I have an object that looks like this:
a - ['A', 'B', 'C']
b - ['A', 'B', 'C']
c - ['A', 'B', 'C', 'D']
d - ['A', 'B', 'C', 'D']
each one of the keys has a number of available options as denoted by the list (e.g. a
can choose between A, B, C
and so on). I want to find a combination of pairs that will satisfy everyone. This could be:
# Chosen Remaining Available Options
------------------------------------------
a - B - ['A', 'B', 'C'] - ['A', 'B', 'C']
b - A - ['A', 'C'] - ['A', 'B', 'C']
c - D - ['C', 'D'] - ['A', 'B', 'C', 'D']

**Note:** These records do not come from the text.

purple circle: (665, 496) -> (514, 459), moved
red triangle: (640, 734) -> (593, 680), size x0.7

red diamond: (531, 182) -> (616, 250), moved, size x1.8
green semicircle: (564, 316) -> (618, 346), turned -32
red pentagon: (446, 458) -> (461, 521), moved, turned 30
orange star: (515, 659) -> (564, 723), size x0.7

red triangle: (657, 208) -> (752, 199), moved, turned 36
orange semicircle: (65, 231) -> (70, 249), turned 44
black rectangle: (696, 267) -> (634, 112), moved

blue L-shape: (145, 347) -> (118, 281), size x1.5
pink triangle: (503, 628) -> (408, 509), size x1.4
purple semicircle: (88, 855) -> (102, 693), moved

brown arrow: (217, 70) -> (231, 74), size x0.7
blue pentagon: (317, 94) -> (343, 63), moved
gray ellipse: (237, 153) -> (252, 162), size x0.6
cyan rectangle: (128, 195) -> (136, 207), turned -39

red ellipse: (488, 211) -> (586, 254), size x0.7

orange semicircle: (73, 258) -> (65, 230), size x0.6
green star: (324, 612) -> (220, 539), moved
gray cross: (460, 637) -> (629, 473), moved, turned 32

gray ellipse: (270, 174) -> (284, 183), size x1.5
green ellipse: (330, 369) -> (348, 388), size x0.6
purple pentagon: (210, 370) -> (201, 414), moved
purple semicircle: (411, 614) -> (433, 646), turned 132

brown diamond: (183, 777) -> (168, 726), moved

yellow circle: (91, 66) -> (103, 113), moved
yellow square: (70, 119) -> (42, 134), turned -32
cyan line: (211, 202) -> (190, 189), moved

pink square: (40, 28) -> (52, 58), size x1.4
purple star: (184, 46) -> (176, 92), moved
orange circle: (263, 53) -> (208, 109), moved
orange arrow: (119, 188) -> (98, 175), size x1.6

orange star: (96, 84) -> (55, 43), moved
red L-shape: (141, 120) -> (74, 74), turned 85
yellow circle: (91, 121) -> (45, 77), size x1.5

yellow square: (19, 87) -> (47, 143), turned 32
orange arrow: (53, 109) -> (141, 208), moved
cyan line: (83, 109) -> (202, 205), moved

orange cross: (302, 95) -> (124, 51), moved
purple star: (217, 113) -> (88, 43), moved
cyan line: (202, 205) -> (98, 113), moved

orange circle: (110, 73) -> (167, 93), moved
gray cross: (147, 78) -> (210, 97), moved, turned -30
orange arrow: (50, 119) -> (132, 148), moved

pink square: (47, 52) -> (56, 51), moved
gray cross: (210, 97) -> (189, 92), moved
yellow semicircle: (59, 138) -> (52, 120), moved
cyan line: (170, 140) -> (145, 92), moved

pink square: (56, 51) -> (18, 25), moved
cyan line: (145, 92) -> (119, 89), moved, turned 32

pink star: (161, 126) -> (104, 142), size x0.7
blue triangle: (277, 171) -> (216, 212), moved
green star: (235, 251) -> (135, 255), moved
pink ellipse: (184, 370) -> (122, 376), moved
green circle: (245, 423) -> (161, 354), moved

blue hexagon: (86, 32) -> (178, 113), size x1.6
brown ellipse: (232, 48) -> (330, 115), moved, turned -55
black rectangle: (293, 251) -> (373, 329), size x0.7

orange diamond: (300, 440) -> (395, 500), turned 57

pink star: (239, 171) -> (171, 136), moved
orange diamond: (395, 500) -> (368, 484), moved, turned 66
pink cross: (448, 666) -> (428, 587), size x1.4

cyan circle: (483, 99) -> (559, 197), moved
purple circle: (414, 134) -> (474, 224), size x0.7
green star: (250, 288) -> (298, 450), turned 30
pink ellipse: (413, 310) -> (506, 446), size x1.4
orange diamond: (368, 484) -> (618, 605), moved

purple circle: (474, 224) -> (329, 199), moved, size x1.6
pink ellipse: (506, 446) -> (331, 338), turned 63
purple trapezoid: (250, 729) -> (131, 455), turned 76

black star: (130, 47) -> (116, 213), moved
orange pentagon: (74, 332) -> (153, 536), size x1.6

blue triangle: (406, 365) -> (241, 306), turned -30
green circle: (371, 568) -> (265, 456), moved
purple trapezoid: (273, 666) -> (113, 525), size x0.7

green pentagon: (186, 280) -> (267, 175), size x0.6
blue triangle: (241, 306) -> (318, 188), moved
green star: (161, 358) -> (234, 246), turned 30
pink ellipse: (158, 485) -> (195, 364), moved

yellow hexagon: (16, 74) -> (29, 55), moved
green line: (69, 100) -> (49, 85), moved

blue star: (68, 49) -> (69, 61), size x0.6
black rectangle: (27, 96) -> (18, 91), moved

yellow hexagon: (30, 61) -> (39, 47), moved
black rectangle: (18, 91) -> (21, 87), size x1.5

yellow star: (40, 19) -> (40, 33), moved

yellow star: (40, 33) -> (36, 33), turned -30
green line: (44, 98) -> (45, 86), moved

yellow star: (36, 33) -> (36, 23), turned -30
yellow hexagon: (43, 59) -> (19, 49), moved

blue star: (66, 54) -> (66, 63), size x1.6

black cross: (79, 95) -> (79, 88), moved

d - C - ['C'] - ['A', 'B', 'C', 'D']
So in the example above a
chose item B
, reducing the pool of available options for the remaining participants. b
then chose item A
, and so on.
I do this by looping through all participants based on how big is the pool of their available choices, the idea being that if I have a participant that wants only one item, then there is no choice but to give him that item, removing it from the pool.
import random
team_choices = {'a': ['A', 'B', 'C'],
'b': ['A', 'B', 'C'],
'c': ['A', 'B', 'C', 'D'],
'd': ['A', 'B', 'C', 'D']}
teams_already_created = []
for team_b in sorted(team_choices, key=team_choices.__getitem__, reverse=False):
available_opponents = [opponent for opponent in team_choices[team_b] if opponent not in teams_already_created]
chosen_opponent = random.choice(available_opponents)
teams_already_created.append(chosen_opponent)
The way I do it though will not always work well since there is no guarantee that at some point it will make a choice that will at a later point choke some other player, leaving him no available options. And if chosen_opponent
is empty then obviously this will fail.
Is there a better way of doing this that will work everytime?
This is the problem of finding a maximum matching. There are polynomial-time algorithms (e.g., Hopcroft–Karp).